Little attention has been given to identifying nutrient requirements and nutritional status of container-grown plants as related to plant age or stage of development (Tolman et al., 1990). For instance, Bryson and Mills (2014) reported an estimated age and where the leaf tissue was sampled by stating “mature leaves from new growth,” while Campbell (2000) only reported leaf tissue standards for poinsettia (Euphorbia pulcherrima Willd. ex Klotzsch) at “all growth stages.” However, for economically significant agronomic crops, such as corn (Zea mays L.), leaf nutrient sufficiency ranges were documented at the seedling (<4 inches), early growth (>4 inches to tasseling), tasseling/bloom, and maturity developmental stages (Campbell, 2000). In annual bedding plants, leaf tissue nutrient sufficiency ranges by chronological age have been reported for pot gerbera (Gerbera jamesonii Bolus ex Hook. f. ‘Festival Light Eye Yellow’; Jeong et al., 2009), osteospermum (Osteospermum hybrida L. ‘Lemon Symphony’, ‘Serenity Lavender Dark’, ‘Summertime Red Velvet’, and ‘Tradewinds Purple Bicolor’; Papineau and Krug, 2014), and zonal geranium (Pelargonium ×hortorum L.H. Bailey ‘Tango Dark Red’ and ‘Rocky Mountain Dark Red’; Krug et al., 2010). Determining sufficiency ranges and leaf nutritional standards by chronological age for herbaceous perennials will establish nutrient recommendations that may aid in identifying nutritional deficiencies, toxicities or both. In addition, reporting of such information will establish optimal fertilizer recommendations. This is significant for commercial production because perennial growers provide plants anywhere from 50 to 700 mg·L−1 N (Pilon, 2006). Established fertilizer recommendations will enable the potential avoidance of excess fertilization, leaching, and runoff contamination from container-grown herbaceous perennials in greenhouses or nurseries.

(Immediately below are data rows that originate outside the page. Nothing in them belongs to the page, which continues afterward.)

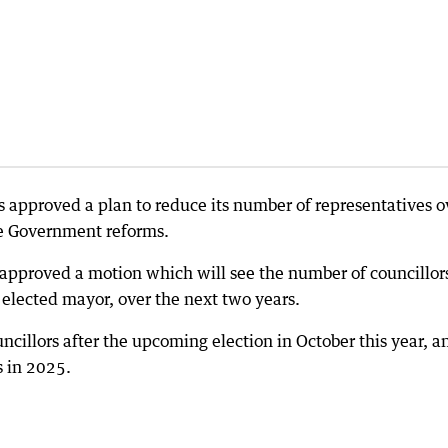
s approved a plan to reduce its number of representatives o
te Government reforms.
 approved a motion which will see the number of councillor
y elected mayor, over the next two years.
ncillors after the upcoming election in October this year, a
s in 2025.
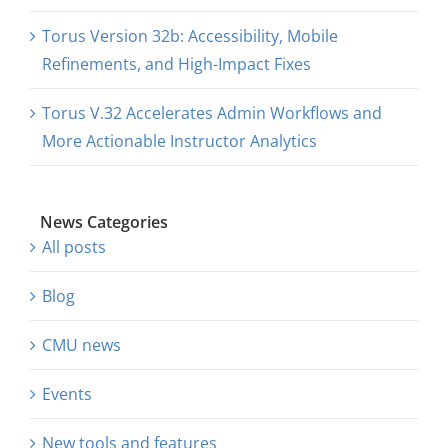
About Us
Torus Version 32b: Accessibility, Mobile
Refinements, and High-Impact Fixes
Sign In
Torus V.32 Accelerates Admin Workflows and
More Actionable Instructor Analytics
News Categories
All posts
Blog
CMU news
Events
New tools and features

Thus, there is a need to establish optimum fertilization concentrations and expand leaf tissue nutritional standards for successful herbaceous perennial production. There is little information available regarding optimum fertility requirements for container-grown herbaceous perennials. Established leaf tissue nutritional standards are limited to only 73 herbaceous perennial genera grown in containers (Bryson and Mills, 2014), and to date, herbaceous perennial leaf tissue nutritional sufficiency ranges by chronological age have not been reported. Therefore, the objectives of this study were to determine the optimum fertilizer concentrations, identify leaf tissue nutrient sufficiency ranges by chronological age, and to expand leaf tissue nutrient standards of H. hybrid L. (hibiscus) grown in soilless substrates during container production. Hibiscus served as a model crop because to date, no leaf tissue concentration limits are published for H. hybrid, but only survey measurements taken from greenhouse- and nursery-grown hibiscus species are reported by Bryson and Mills (2014).